Für die Landung auf dem roten Planeten setzt „Northern Light“ auf eine bewährte Methode: Fallschirme und Airbags sollen das Landegerät heil auf den Boden des Mars bringen. Man habe die Ausrüstung jedoch so angepasst, dass sie den Aufprall dämpfe und es so gut wie kein Abprallen geben werde. „Wir glauben, dass man mit jedem Aufprall riskiert, die Instrumente zu beschädigen“, heißt es bei Toth Technology. Erst neulich, bei der Landung der Forschungssonde „Philae“ auf dem Kometen „67P/Tschurjumow-Gerasimenko“ habe man gesehen, dass es durch unkontrolliertes Abprallen passieren könne, dass das Landegerät in einer Gegend mit wenig Sonnenlicht lande. Da der Rover „Beaver“ mit Sonnenenergie betrieben wird, will man das unbedingt verhindern.
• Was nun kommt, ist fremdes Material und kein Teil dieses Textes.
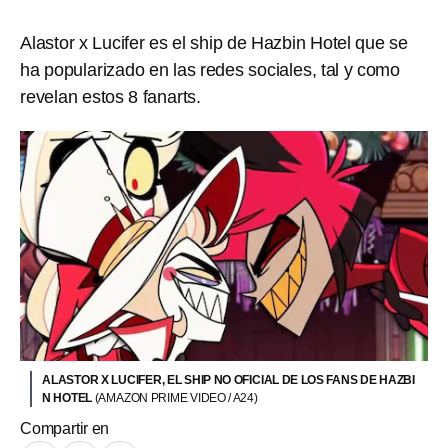
Alastor x Lucifer es el ship de Hazbin Hotel que se
ha popularizado en las redes sociales, tal y como
revelan estos 8 fanarts.
ALASTOR X LUCIFER, EL SHIP NO OFICIAL DE LOS FANS DE HAZBI
N HOTEL
(AMAZON PRIME VIDEO / A24)
Compartir en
Selbst die kanadische Weltraumorganisation CSA hat bereits Interesse an der Mission gezeigt, erzählt Roberts. Doch in das Projekt involviert sei sie momentan nicht. Nach Roberts‘ Ansicht neigen Missionen mit Regierungsbeteiligung dazu, „sehr teuer und arbeitsintensiv zu werden“, außerdem scheuten sie das Risiko. „Northern Light“ dagegen wolle die Kosten dramatisch reduzieren, auch um künftig eine großangelegte Erforschung des Mars möglich zu machen.
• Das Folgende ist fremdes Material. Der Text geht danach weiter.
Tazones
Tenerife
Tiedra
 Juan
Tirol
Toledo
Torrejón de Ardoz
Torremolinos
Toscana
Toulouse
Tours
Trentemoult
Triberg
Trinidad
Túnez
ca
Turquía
Um „Northern Light“ und den Rover „Beaver“ zum roten Planeten zu bringen, ist die Mission trotz aller Vorbehalte gegenüber der staatlichen Raumfahrt auf eine „Mitfahrgelegenheit“ angewiesen: „Northern Light“ soll Huckepack auf einer Rakete mitfliegen, die im Jahr 2018 startet. Die indischen Möglichkeiten, zum Mars zu fliegen, seien besonders interessant, sagt Caroline Roberts. Denn das Land hätte erst vor einigen Monaten bewiesen, dass es für wenig Geld – die Mission hat nur 57 Millionen Euro gekostet – eine Raumsonde in die Umlaufbahn des Mars bringen kann. Und günstig, das soll die Mission „Northern Light“ schließlich auch sein.
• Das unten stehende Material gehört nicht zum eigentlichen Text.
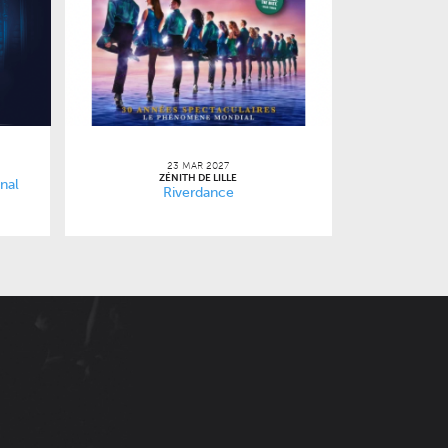
23 MAR 2027
ZÉNITH DE LILLE
nal
Riverdance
„Unsere nächste Möglichkeit zum Mars zu fliegen ist im April 2018 “, erläutert Roberts. Derzeit verhandele man mit mehreren Partnern über die Möglichkeit, per „Anhalter“ mitzureisen. Ob das Geld für die Mission zusammenkommt, wird sich Anfang Januar zeigen: Dann läuft die Crowdfunding-Kampagne aus.